Confetti Corn Salad

48 servings (½ cup)

Crediting:

½ cup (if all peppers that are used are red and/or orange peppers) provides:

  • ¼ cup starchy vegetable, ⅛ cup red/orange, and ⅛ cup additional vegetable.

½ cup (if all peppers that are used are green and/or yellow or a mixture of green/yellow and red/orange) provides:

  •  ¼ cup starchy vegetable, ⅛ cup other, and ⅛ cup additional vegetables.

PrimeroEdge: SR109965

Ingredients

Confetti Corn Salad

8 medium  Bell peppers
6 large  Celery stalks 
4 medium  Carrots
1 cup  Cider vinegar
½ cup + 2 Tblsp  Canola oil or vegetable oil
6 Tblsp packed  Brown sugar
¼ cup  Water
2 tsp  Ground dried oregano
1 tsp  Kosher salt
½ tsp  Freshly grated orange zest
2 gal (5 lb)  Sweet corn kernels, fresh or frozen (thawed)

Confetti Corn Salad Directions

  1. Stem, core and seed peppers.
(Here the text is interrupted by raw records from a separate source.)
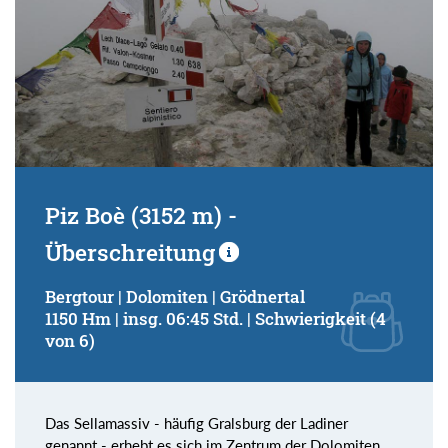
Piz Boè (3152 m) -
Überschreitung
Bergtour | Dolomiten | Grödnertal
1150 Hm | insg. 06:45 Std. | Schwierigkeit (4
von 6)
Das Sellamassiv - häufig Gralsburg der Ladiner
genannt - erhebt es sich im Zentrum der Dolomiten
Cut into ¼-inch dice.
  2. Trim celery and cut into ¼-inch dice.
  3. Trim and peel carrots. Cut into ¼-inch dice.
  4. Whisk vinegar, oil, sugar, water, oregano, salt and orange zest in a small bowl until well combined.
  5. Mix the peppers, celery, carrots and corn in a large bowl. Drizzle with the dressing and toss to coat. Let stand for 15 minutes to 1 hour before serving to allow flavors to combine.